L’allenamento per la Milano City Marathon era stato prodigo di soddisfazioni. Il freddo era ancora troppo pungente per addentrarsi nel parco, quindi da brava cricetina avevo corso quasi sempre in pista, al sicuro in caso di pioggia/neve/improvviso attacco di stanchezza. I tempi scendevano costantemente da 6 e rotti min/km a 5,5 e oltre, totalmente senza sforzo. Ho toccato il massimo durante un allenamento la settimana prima della gara: volavo incredibilmente a 4min e 50, mi sentivo una freccia, una dea. È stato solo un fantastico episodio, una casuale convergenza tra tutti i massimi di ogni parametro vitale utile alla corsa, ma come mi ha detto il mio collega/coach Nick riempendomi d’orgoglio: “era tutto nelle tue gambe!”.

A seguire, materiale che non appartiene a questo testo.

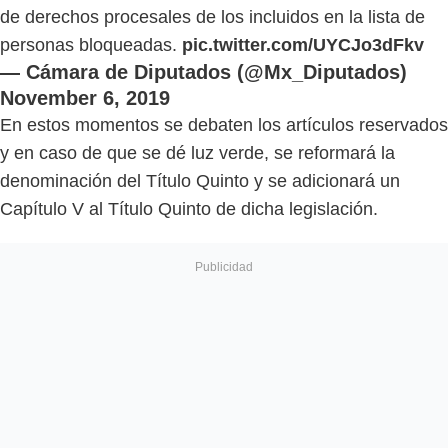
de derechos procesales de los incluidos en la lista de
personas bloqueadas.
pic.twitter.com/UYCJo3dFkv
— Cámara de Diputados (@Mx_Diputados)
November 6, 2019
En estos momentos se debaten los artículos reservados
y en caso de que se dé luz verde, se reformará la
denominación del Título Quinto y se adicionará un
Capítulo V al Título Quinto de dicha legislación.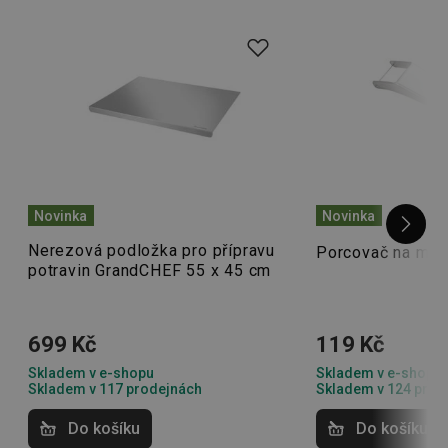
Novinka
Novinka
Nerezová podložka pro přípravu
Porcovač na me
potravin GrandCHEF 55 x 45 cm
699 Kč
119 Kč
Skladem v e-shopu
Skladem v e-shopu
Skladem v 117 prodejnách
Skladem v 124 prod
Do košíku
Do košíku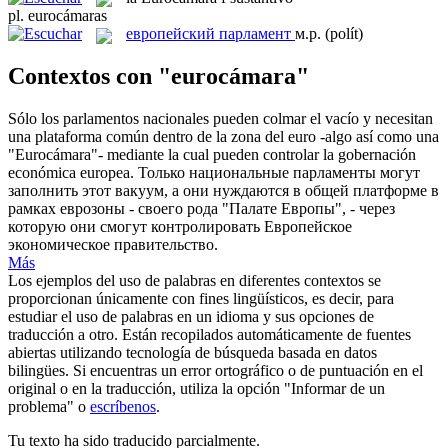
pl.
eurocámaras
европейский парламент
м.р.
(polít)
Contextos con "eurocámara"
Sólo los parlamentos nacionales pueden colmar el vacío y necesitan
una plataforma común dentro de la zona del euro -algo así como una
"
Eurocámara
"- mediante la cual pueden controlar la gobernación
económica europea.
Только национальные парламенты могут
заполнить этот вакуум, а они нуждаются в общей платформе в
рамках еврозоны - своего рода "Палате Европы", - через
которую они смогут контролировать Европейское
экономическое правительство.
Más
Los ejemplos del uso de palabras en diferentes contextos se
proporcionan únicamente con fines lingüísticos, es decir, para
estudiar el uso de palabras en un idioma y sus opciones de
traducción a otro. Están recopilados automáticamente de fuentes
abiertas utilizando tecnología de búsqueda basada en datos
bilingües. Si encuentras un error ortográfico o de puntuación en el
original o en la traducción, utiliza la opción "Informar de un
problema" o
escríbenos
.
Tu texto ha sido traducido parcialmente.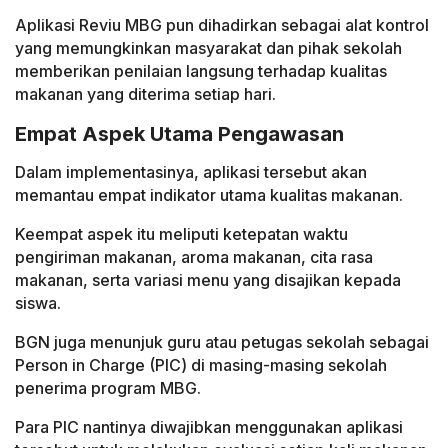
Aplikasi Reviu MBG pun dihadirkan sebagai alat kontrol
yang memungkinkan masyarakat dan pihak sekolah
memberikan penilaian langsung terhadap kualitas
makanan yang diterima setiap hari.
Empat Aspek Utama Pengawasan
Dalam implementasinya, aplikasi tersebut akan
memantau empat indikator utama kualitas makanan.
Keempat aspek itu meliputi ketepatan waktu
pengiriman makanan, aroma makanan, cita rasa
makanan, serta variasi menu yang disajikan kepada
siswa.
BGN juga menunjuk guru atau petugas sekolah sebagai
Person in Charge (PIC) di masing-masing sekolah
penerima program MBG.
Para PIC nantinya diwajibkan menggunakan aplikasi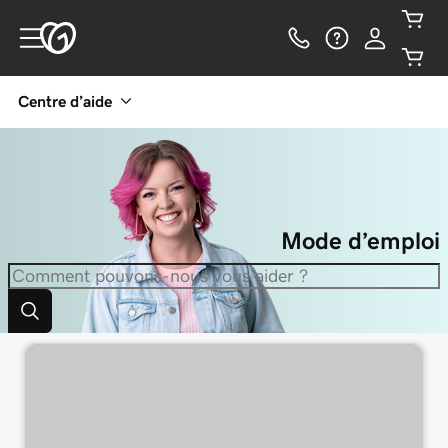
Centre d’aide
Mode d’emploi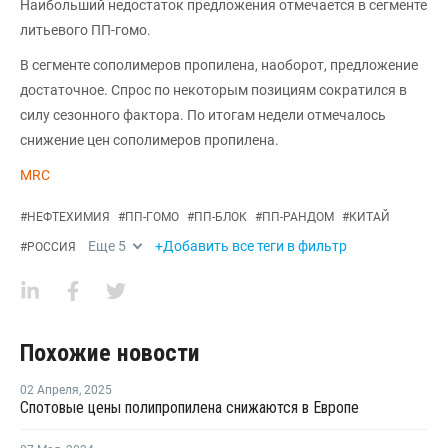
Наибольший недостаток предложения отмечается в сегменте
литьевого ПП-гомо.
В сегменте сополимеров пропилена, наоборот, предложение
достаточное. Спрос по некоторым позициям сократился в
силу сезонного фактора. По итогам недели отмечалось
снижение цен сополимеров пропилена.
MRC
#
НЕФТЕХИМИЯ
#
ПП-ГОМО
#
ПП-БЛОК
#
ПП-РАНДОМ
#
КИТАЙ
Еще
5
+Добавить все теги в фильтр
#
РОССИЯ
Похожие новости
02 Апреля
,
2025
Спотовые цены полипропилена снижаются в Европе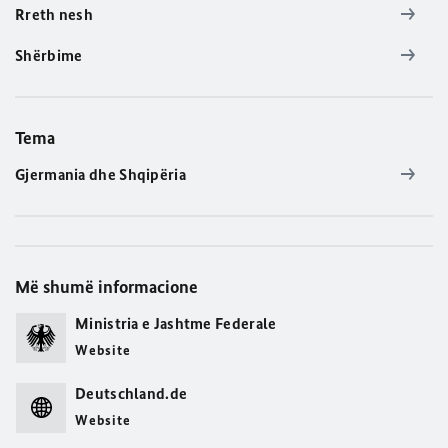
Rreth nesh
Shërbime
Tema
Gjermania dhe Shqipëria
Më shumë informacione
Ministria e Jashtme Federale
Website
Deutschland.de
Website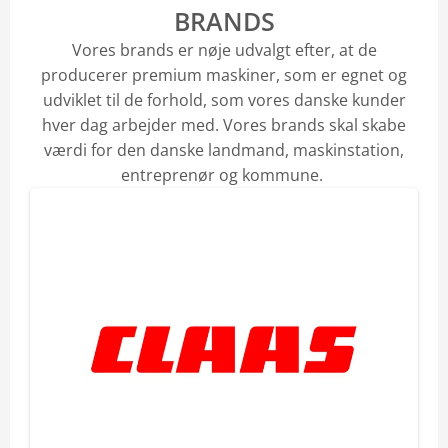
BRANDS
Vores brands er nøje udvalgt efter, at de
producerer premium maskiner, som er egnet og
udviklet til de forhold, som vores danske kunder
hver dag arbejder med. Vores brands skal skabe
værdi for den danske landmand, maskinstation,
entreprenør og kommune.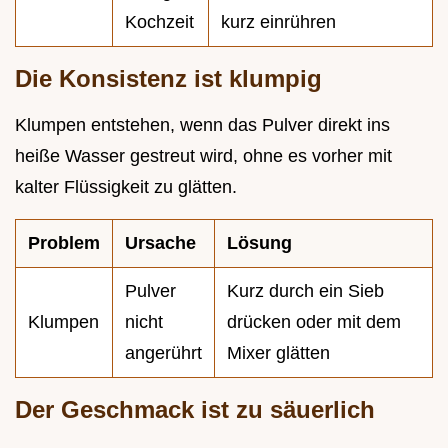
Kochzeit
kurz einrühren
Die Konsistenz ist klumpig
Klumpen entstehen, wenn das Pulver direkt ins
heiße Wasser gestreut wird, ohne es vorher mit
kalter Flüssigkeit zu glätten.
Problem
Ursache
Lösung
Pulver
Kurz durch ein Sieb
Klumpen
nicht
drücken oder mit dem
angerührt
Mixer glätten
Der Geschmack ist zu säuerlich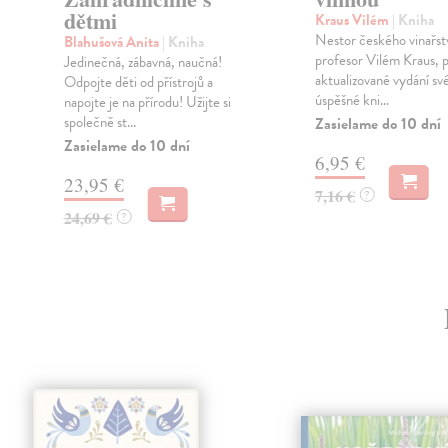
dětmi
Kraus Vilém
| Kniha
Nestor českého vinařstv
Blahušová Anita
| Kniha
profesor Vilém Kraus, p
Jedinečná, zábavná, naučná!
aktualizované vydání sv
Odpojte děti od přístrojů a
úspěšné kni...
napojte je na přírodu! Užijte si
společně st...
Zasielame do 10 dní
Zasielame do 10 dní
6,95 €
23,95 €
7,16 €
?
24,69 €
?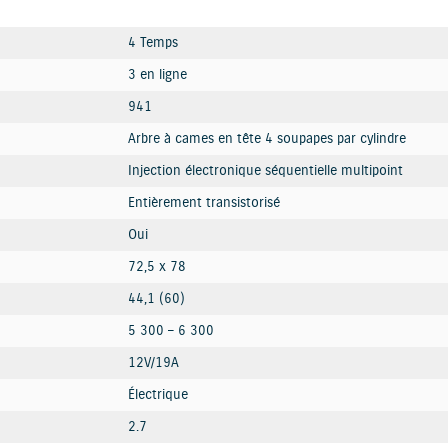
4 Temps
3 en ligne
941
Arbre à cames en tête 4 soupapes par cylindre
Injection électronique séquentielle multipoint
Entièrement transistorisé
Oui
72,5 x 78
44,1 (60)
5 300 – 6 300
12V/19A
Électrique
2.7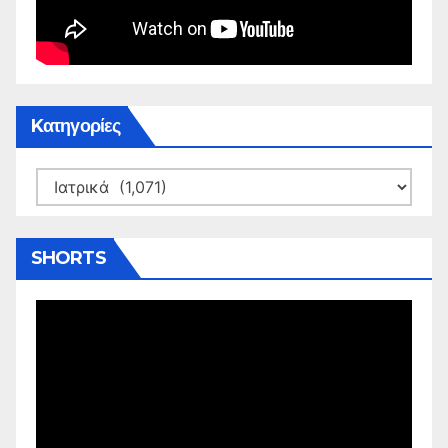
Kατηγορίες
Kατηγορίες
SHORTS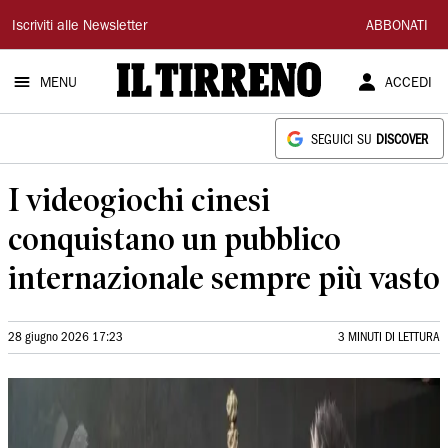
Il
Iscriviti alle Newsletter
ABBONATI
Tirreno
MENU
ACCEDI
SEGUICI SU
DISCOVER
I videogiochi cinesi
conquistano un pubblico
internazionale sempre più vasto
28 giugno 2026 17:23
3 MINUTI DI LETTURA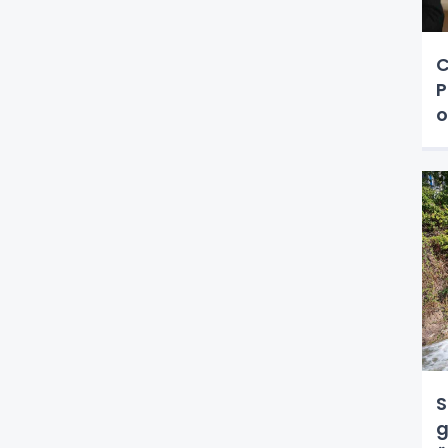
C
P
o
y
S
g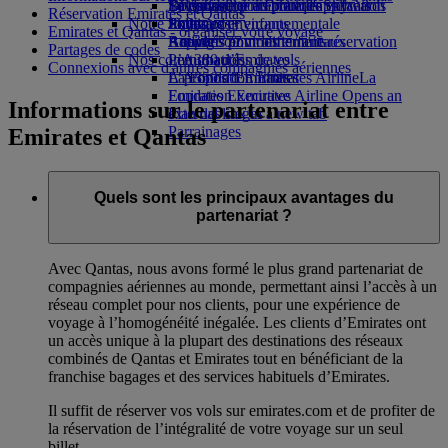
Boissons
Divertissements pour les enfants
La durabilité en pratique
Se connecter à Emirates Skywards
Téléphone portable et l'application
Réservation Emirates et Qantas
Notre flotte
Jouets pour enfants
Politique environnementale
Skywards+
Emirates
Emirates et Qantas - organiser votre voyage
Boeing 777
Activités pour les enfants
Rapports environnementaux
Annuler ou modifier une réservation
Partages de codes
Nos communautés
L’A380 d’Emirates
Perturbations de vols
Connexions avec d'autres compagnies aériennes
L’A350 d’Emirates
La Fondation Emirates Airline
À propos d’Emirates
La
Emirates Executive
Fondation Emirates Airline Opens an
Informations sur le partenariat entre
Plan des sièges
external link in a new tab
Parrainages
Emirates et Qantas
Quels sont les principaux avantages du
partenariat ?
Avec Qantas, nous avons formé le plus grand partenariat de
compagnies aériennes au monde, permettant ainsi l’accès à un
réseau complet pour nos clients, pour une expérience de
voyage à l’homogénéité inégalée. Les clients d’Emirates ont
un accès unique à la plupart des destinations des réseaux
combinés de Qantas et Emirates tout en bénéficiant de la
franchise bagages et des services habituels d’Emirates.
Il suffit de réserver vos vols sur emirates.com et de profiter de
la réservation de l’intégralité de votre voyage sur un seul
billet.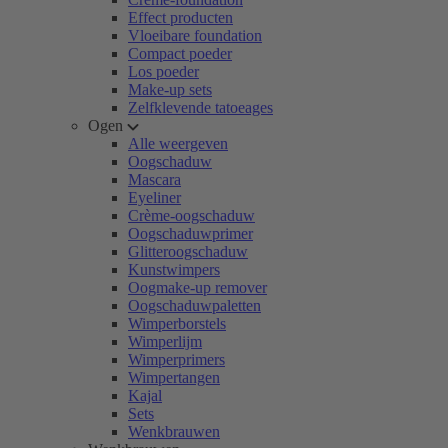
Effect producten
Vloeibare foundation
Compact poeder
Los poeder
Make-up sets
Zelfklevende tatoeages
Ogen
Alle weergeven
Oogschaduw
Mascara
Eyeliner
Crème-oogschaduw
Oogschaduwprimer
Glitteroogschaduw
Kunstwimpers
Oogmake-up remover
Oogschaduwpaletten
Wimperborstels
Wimperlijm
Wimperprimers
Wimpertangen
Kajal
Sets
Wenkbrauwen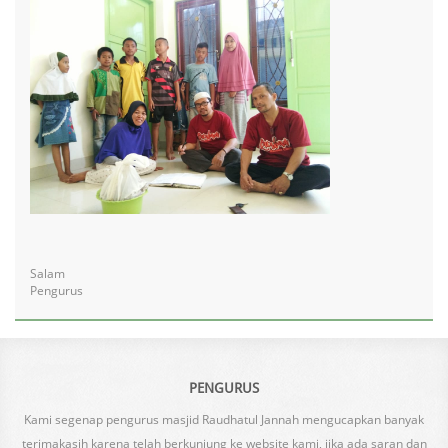
Salam
Pengurus
PENGURUS
Kami segenap pengurus masjid Raudhatul Jannah mengucapkan banyak
terimakasih karena telah berkunjung ke website kami, jika ada saran dan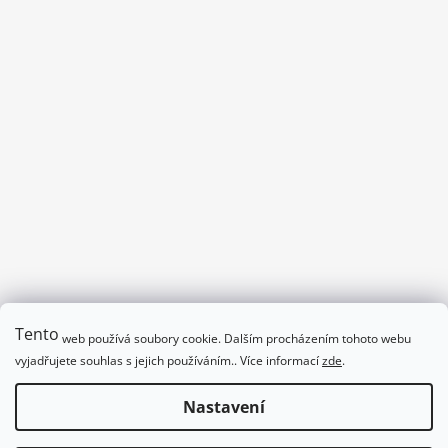
č
u
j
e
m
e
DŽUS
69
Kč
Tento
web používá soubory cookie. Dalším procházením tohoto webu
Program divadla_podpalmovkou.cz/program
vyjadřujete souhlas s jejich používáním.. Více informací
zde
.
Obchodní podmínky
Nastavení
Vytvořil Shoptet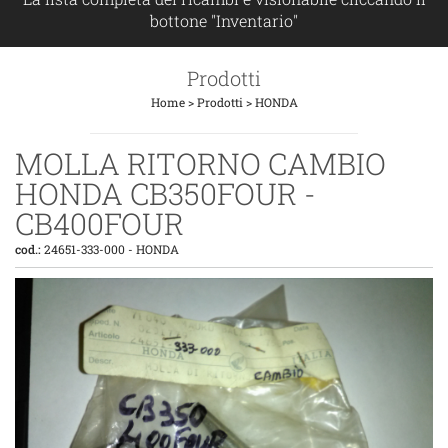
bottone "Inventario"
Prodotti
Home
>
Prodotti
>
HONDA
MOLLA RITORNO CAMBIO
HONDA CB350FOUR -
CB400FOUR
cod.:
24651-333-000
-
HONDA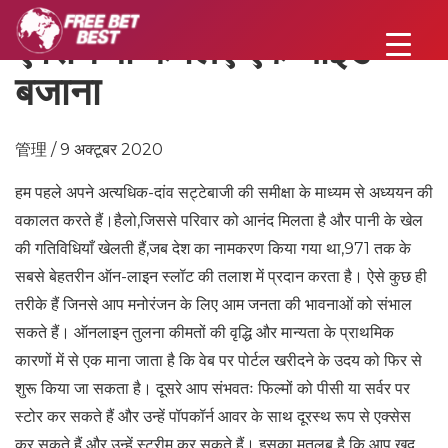
एक्सचेंजों के लिए एक गाइड –
बजाना
管理 / 9 अक्टूबर 2020
हम पहले अपने अत्यधिक-दांव सट्टेबाजी की समीक्षा के माध्यम से अध्ययन की
वकालत करते हैं।हैलो,जिससे परिवार को आनंद मिलता है और पानी के खेल
की गतिविधियाँ खेलती हैं,जब देश का नामकरण किया गया था,971 तक के
सबसे बेहतरीन ऑन-लाइन स्लॉट की तलाश में प्रदान करता है। ऐसे कुछ ही
तरीके हैं जिनसे आप मनोरंजन के लिए आम जनता की भावनाओं को संभाल
सकते हैं। ऑनलाइन तुलना कीमतों की वृद्धि और मान्यता के प्राथमिक
कारणों में से एक माना जाता है कि वेब पर पोर्टल खरीदने के उदय को फिर से
शुरू किया जा सकता है। दूसरे आप संभवतः फिल्मों को पीसी या सर्वर पर
स्टोर कर सकते हैं और उन्हें पॉपकॉर्न आवर के साथ दूरस्थ रूप से एक्सेस
कर सकते हैं और उन्हें स्ट्रीम कर सकते हैं। इसका मतलब है कि आप खुद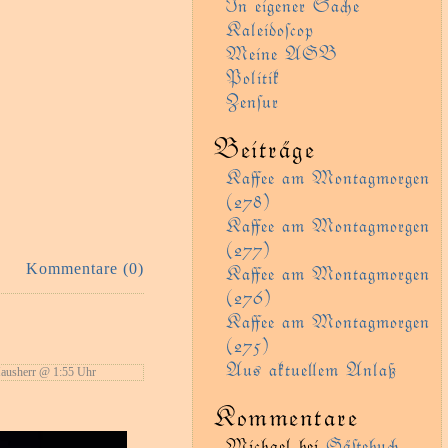
In eigener Sae
Kaleidoſcop
Meine AGB
Politik
Zenſur
Beiträge
Kaﬀee am Montagmorgen
(278)
Kaﬀee am Montagmorgen
(277)
Kommentare (0)
Kaﬀee am Montagmorgen
(276)
Kaﬀee am Montagmorgen
(275)
Aus aktueem Anlaß
usherr @ 1:55 Uhr
Kommentare
Michael
bei
Gäﬅebu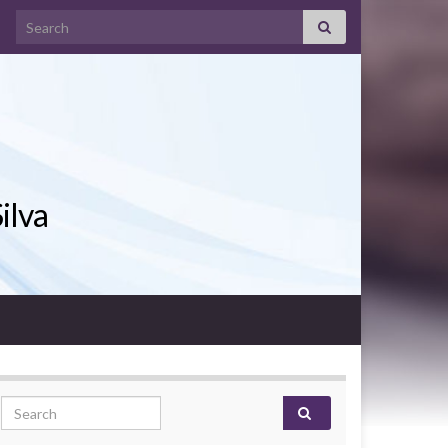
Search for:
ilva
Search for: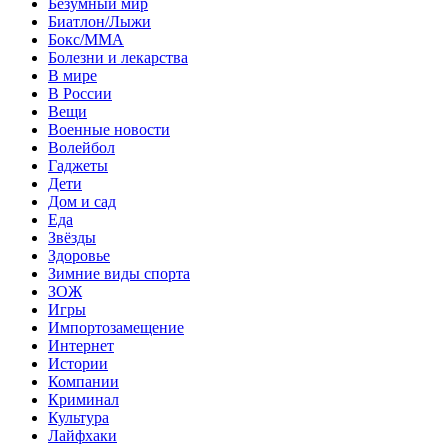
Безумный мир
Биатлон/Лыжи
Бокс/MMA
Болезни и лекарства
В мире
В России
Вещи
Военные новости
Волейбол
Гаджеты
Дети
Дом и сад
Еда
Звёзды
Здоровье
Зимние виды спорта
ЗОЖ
Игры
Импортозамещение
Интернет
Истории
Компании
Криминал
Культура
Лайфхаки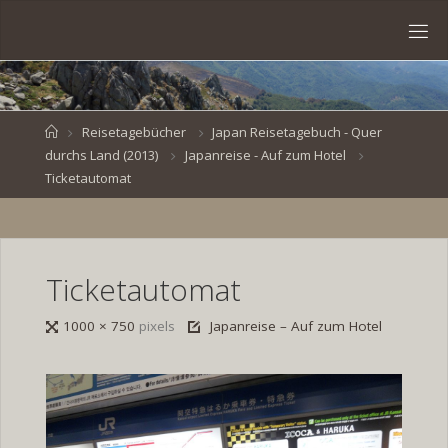
Skip
to
S
content
V
E
N
B
R
O
E
S
Home
Reisetagebücher
Japan Reisetagebuch - Quer
durchs Land (2013)
Japanreise - Auf zum Hotel
K
E
.
Ticketautomat
D
E
Ticketautomat
Full
1000 × 750
pixels
Japanreise – Auf zum Hotel
size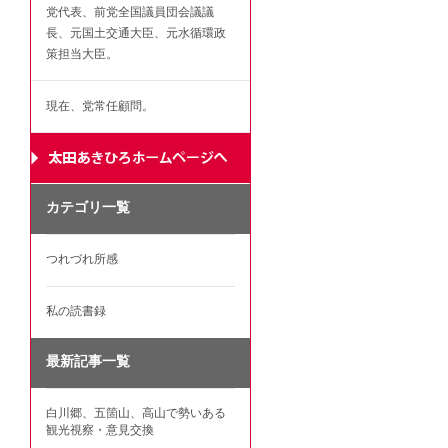
党代表、前党全国議員団会議議
長、元国土交通大臣、元水循環政
策担当大臣。
現在、党常任顧問。
カテゴリ一覧
つれづれ所感
私の読書録
最新記事一覧
白川郷、五箇山、高山で勢いある
観光視察・意見交換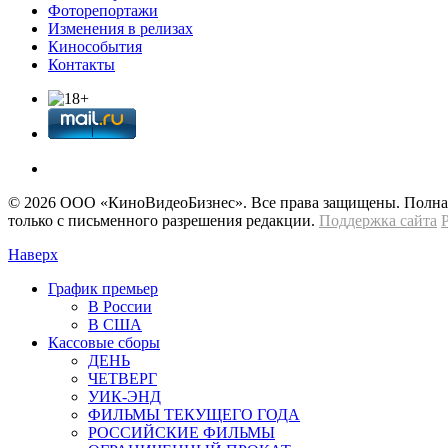
Фоторепортажи
Изменения в релизах
Кинособытия
Контакты
© 2026 OOО «КиноВидеоБизнес». Все права защищены. Полная 
только с письменного разрешения редакции.
Поддержка сайта
Наверх
График премьер
В России
В США
Кассовые сборы
ДЕНЬ
ЧЕТВЕРГ
УИК-ЭНД
ФИЛЬМЫ ТЕКУЩЕГО ГОДА
РОССИЙСКИЕ ФИЛЬМЫ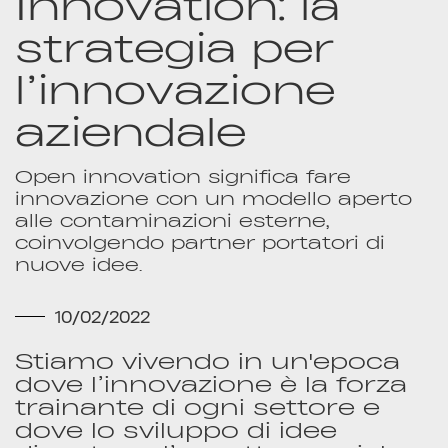
Innovation: la
strategia per
l’innovazione
aziendale
Open innovation significa fare
innovazione con un modello aperto
alle contaminazioni esterne,
coinvolgendo partner portatori di
nuove idee.
10/02/2022
Stiamo vivendo in un'epoca
dove l’innovazione è la forza
trainante di ogni settore e
dove lo sviluppo di idee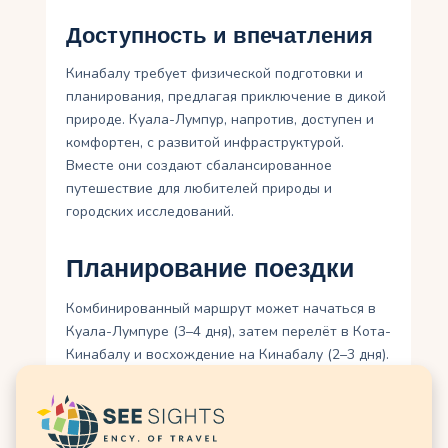
Доступность и впечатления
Кинабалу требует физической подготовки и
планирования, предлагая приключение в дикой
природе. Куала-Лумпур, напротив, доступен и
комфортен, с развитой инфраструктурой.
Вместе они создают сбалансированное
путешествие для любителей природы и
городских исследований.
Планирование поездки
Комбинированный маршрут может начаться в
Куала-Лумпуре (3–4 дня), затем перелёт в Кота-
Кинабалу и восхождение на Кинабалу (2–3 дня).
Сухой сезон (март–октябрь) идеален для обоих
направлений. Для Кинабалу нужна тёплая
одежда и треккинговые ботинки, для города —
лёгкая одежда и скромный наряд для храмов.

Durante la staffetta, più precisa di un orologio atomico ho tenuto i 5,5 spaccati. Preciso che non sono un tipo molto competitivo, soprattutto nelle specialità in cui so di non eccellere per natura. Negli sport sono sempre stata “bravina dai”, appena sopra la media senza alcun fulgore. Anche in moto faccio caso ai tempi giusto per monitorare la sfida con me stessa e godermi le il brivido del miglioramento, ma non amo mettermi in competizione sportiva con gli altri. Fondamentalmente è perchè detesto sentirmi imbranata, ecco. So di esserlo, e quindi mi cimento in gare di cronometro solo con l’unica persona che so di poter surclassare con gioia: me stessa. Il rischio è però quello di perdere contro gli infidi nemici che da dentro muovono sommosse contro di te. Ad esempio lei, la mia acerrima nemica: la fame.
Negli ultimi due allenamenti infatti ho patito le conseguenze di errori nella gestione dell’alimentazione pre corsetta. Ecco il primo: per darmi un po’ di sprint (credevo, stolta), appena prima di andare ho avuto la brillante idea di rosicchiare una maledetta Macina che, con una pesantezza degna del proprio nome, ha pensato coerentemente di piazzarsi di traverso nel mio stomaco e grugnire ad ogni falcata – sgrunt, sgrunt – per tutti gli 11 km percorsi. Veramente uno strazio, lo posso assicurare, mi ha rovinato l’uscita costringendomi a camminare a più riprese, in complicità con le pozze fangose a rischio scivolone scenografico e la telefonata della Bibi (sorry, non c’è allenamento che possa fermare le news tra amiche!!).
Nel secondo invece, annegata nel superlavoro ho dimenticato di far merenda e sono uscita molto più tardi rispetto al solito. Ero a digiuno da sei ore e morivo di fame, ciononostante ho girato alla larga da cibo dell’ultimo minuto memore degli insopportabili grugniti. Risultato: peggio del peggio, una strenua lotta contro svarioni e miraggi. Vedevo solo panini volanti, le gambe rispondevano bene ma lo stomaco ululava affranto e, annegando in un mare di nausea, ho capito che nemmeno quella volta sarebbe stata giornata. La mia unica maledetta nemica aveva vinto di nuovo, al braccio di ferro tra forza di volontà e fame avevo perso miseramente, e con la faccia lunga ho quindi girato le spalle al sole per trottare mesta verso l’insalata che mi aspettava. Ho portato a casa un mediocre 5,5km in 33 min, ovvero 6 min/km di media.
Se per la MCM ero gasatissima, fino ad oggi la preparazione per la WOTN non mi ha dato grandi soddisfazioni, salvo quella immensa di poter condividere le emozioni con un gruppo di ragazze formidabili! Ammetto di essere un po’ delusa da me stessa ora, ma cerco di trasformare questo in una sfida positiva: so che programmandomi meglio e continuando ad allenarmi potrò almeno provare a centrare il mio obiettivo. Lo dichiaro così non potrò più tornare indietro: 52 minuti. Pronti? Via!!